▸ EXERCISE INSTRUCTIONS
Pictures should be left out when the listing below is repeated word for word.
= = =
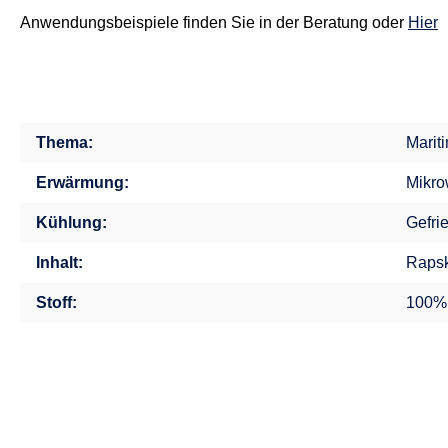
Anwendungsbeispiele finden Sie in der Beratung oder
Hier
Thema:
Marit
Erwärmung:
Mikro
Kühlung:
Gefri
Inhalt:
Rapsk
Stoff:
100%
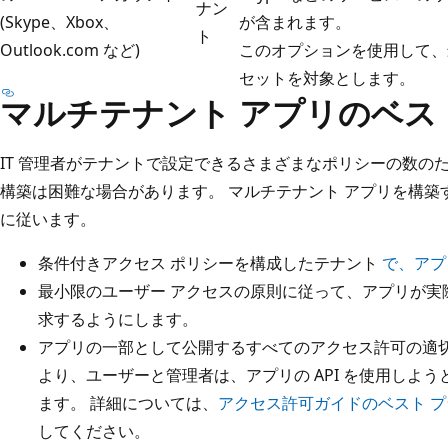
ナン
(Skype、Xbox、
が含まれます。
ト
Outlook.com など)
このオプションを使用して、最も
セットを対象とします。
マルチテナント アプリのベス
IT 管理者がテナントで設定できるさまざまなポリシーの数の
構築は困難な場合があります。 マルチテナント アプリを構築
に従います。
条件付きアクセス ポリシーを構成したテナント
で、アプ
最小限のユーザー アクセスの原則に従って、アプリが実
求するようにします。
アプリの一部として公開するすべてのアクセス許可の適切
より、ユーザーと管理者は、アプリの API を使用しよ
ます。 詳細については、
アクセス許可ガイドのベスト 
してください。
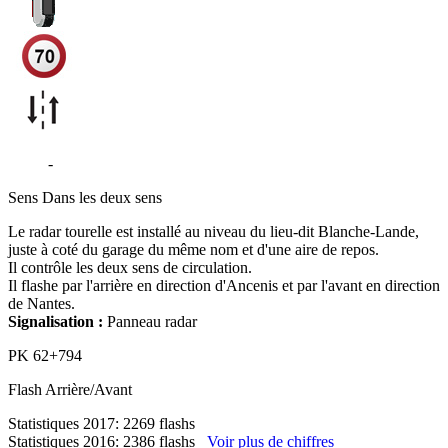
D723
-
Oudon
Sens
Dans les deux sens
Le radar tourelle est installé au niveau du lieu-dit Blanche-Lande,
juste à coté du garage du même nom et d'une aire de repos.
Il contrôle les deux sens de circulation.
Il flashe par l'arrière en direction d'Ancenis et par l'avant en direction
de Nantes.
Signalisation :
Panneau radar
PK
62+794
Flash
Arrière/Avant
Statistiques 2017: 2269 flashs
Statistiques 2016: 2386 flashs
Voir plus de chiffres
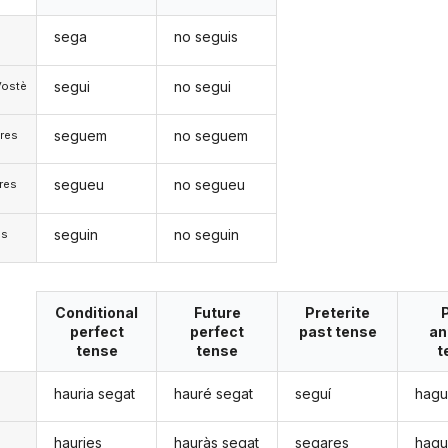
sega
no seguis
segui
no segui
Vostè
seguem
no seguem
res
segueu
no segueu
res
seguin
no seguin
)s
Conditional
Future
Preterite
perfect
perfect
past tense
an
tense
tense
t
hauria segat
hauré segat
seguí
hagu
hauries
hauràs segat
segares
hagu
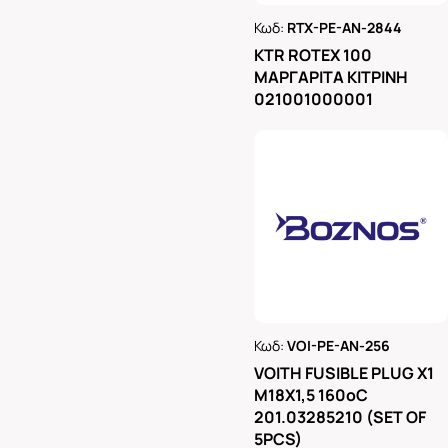
Κωδ:
RTX-PE-AN-2844
Ρωτήστε μας
KTR ROTEX 100
ΜΑΡΓΑΡΙΤΑ ΚΙΤΡΙΝΗ
021001000001
Κωδ:
VOI-PE-AN-256
Ρωτήστε μας
VOITH FUSIBLE PLUG X1
M18X1,5 160oC
201.03285210 (SET OF
5PCS)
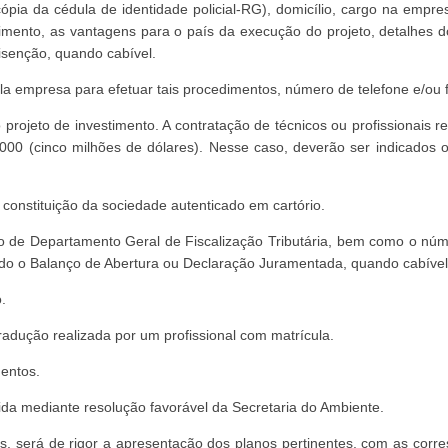
ia da cédula de identidade policial-RG), domicílio, cargo na empresa
mento, as vantagens para o país da execução do projeto, detalhes dos 
 isenção, quando cabível.
la empresa para efetuar tais procedimentos, número de telefone e/ou 
 projeto de investimento. A contratação de técnicos ou profissionais 
000 (cinco milhões de dólares). Nesse caso, deverão ser indicados o 
 constituição da sociedade autenticado em cartório.
sto de Departamento Geral de Fiscalização Tributária, bem como o núm
ido o Balanço de Abertura ou Declaração Juramentada, quando cabível
.
radução realizada por um profissional com matrícula.
entos.
ida mediante resolução favorável da Secretaria do Ambiente.
ões, será de rigor a apresentação dos planos pertinentes, com as corr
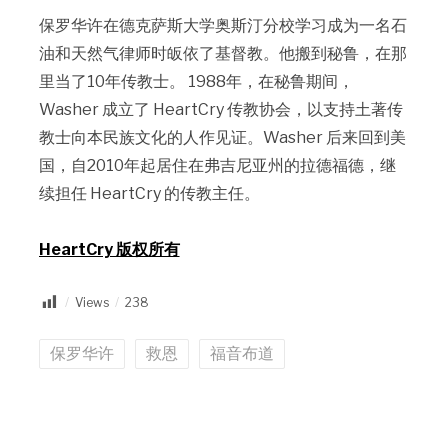
保罗华许在德克萨斯大学奥斯汀分校学习成为一名石
油和天然气律师时皈依了基督教。他搬到秘鲁，在那
里当了10年传教士。 1988年，在秘鲁期间，
Washer 成立了 HeartCry 传教协会，以支持土著传
教士向本民族文化的人作见证。Washer 后来回到美
国，自2010年起居住在弗吉尼亚州的拉德福德，继
续担任 HeartCry 的传教主任。
HeartCry 版权所有
Views
238
保罗华许
救恩
福音布道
= = =
▸ OUTPUT
Anwendungsbeispiele finden Sie in der Beratung oder
Hier
Thema:
Marit
Erwärmung:
Mikro
Kühlung:
Gefri
Inhalt:
Rapsk
Stoff:
100%
ナン
(Skype、Xbox、
が含まれます。
ト
Outlook.com など)
このオプションを使用して、最も
セットを対象とします。
マルチテナント アプリのベス
IT 管理者がテナントで設定できるさまざまなポリシーの数の
構築は困難な場合があります。 マルチテナント アプリを構築
に従います。
条件付きアクセス ポリシーを構成したテナント
で、アプ
最小限のユーザー アクセスの原則に従って、アプリが実
求するようにします。
アプリの一部として公開するすべてのアクセス許可の適切
より、ユーザーと管理者は、アプリの API を使用しよ
ます。 詳細については、
アクセス許可ガイドのベスト 
してください。
D723
-
Oudon
Sens
Dans les deux sens
Le radar tourelle est installé au niveau du lieu-dit Blanche-Lande,
juste à coté du garage du même nom et d'une aire de repos.
Il contrôle les deux sens de circulation.
Il flashe par l'arrière en direction d'Ancenis et par l'avant en direction
de Nantes.
Signalisation :
Panneau radar
PK
62+794
Flash
Arrière/Avant
Statistiques 2017: 2269 flashs
Statistiques 2016: 2386 flashs
Voir plus de chiffres
sega
no seguis
segui
no segui
Vostè
seguem
no seguem
res
segueu
no segueu
res
seguin
no seguin
)s
Conditional
Future
Preterite
perfect
perfect
past tense
an
tense
tense
t
hauria segat
hauré segat
seguí
hagu
hauries
hauràs segat
segares
hagu
Κωδ:
RTX-PE-AN-2844
Ρωτήστε μας
KTR ROTEX 100
ΜΑΡΓΑΡΙΤΑ ΚΙΤΡΙΝΗ
021001000001
Κωδ:
VOI-PE-AN-256
Ρωτήστε μας
VOITH FUSIBLE PLUG X1
M18X1,5 160oC
201.03285210 (SET OF
5PCS)
ia da cédula de identidade policial-RG), domicílio, cargo na empresa
mento, as vantagens para o país da execução do projeto, detalhes dos 
 isenção, quando cabível.
la empresa para efetuar tais procedimentos, número de telefone e/ou 
 projeto de investimento. A contratação de técnicos ou profissionais 
000 (cinco milhões de dólares). Nesse caso, deverão ser indicados o 
 constituição da sociedade autenticado em cartório.
sto de Departamento Geral de Fiscalização Tributária, bem como o núm
ido o Balanço de Abertura ou Declaração Juramentada, quando cabível
.
radução realizada por um profissional com matrícula.
entos.
ida mediante resolução favorável da Secretaria do Ambiente.
ões, será de rigor a apresentação dos planos pertinentes, com as corr
保罗华许在德克萨斯大学奥斯汀分校学习成为一名石
油和天然气律师时皈依了基督教。他搬到秘鲁，在那
里当了10年传教士。 1988年，在秘鲁期间，
Washer 成立了 HeartCry 传教协会，以支持土著传
教士向本民族文化的人作见证。Washer 后来回到美
国，自2010年起居住在弗吉尼亚州的拉德福德，继
续担任 HeartCry 的传教主任。
HeartCry 版权所有
Views
238
保罗华许
救恩
福音布道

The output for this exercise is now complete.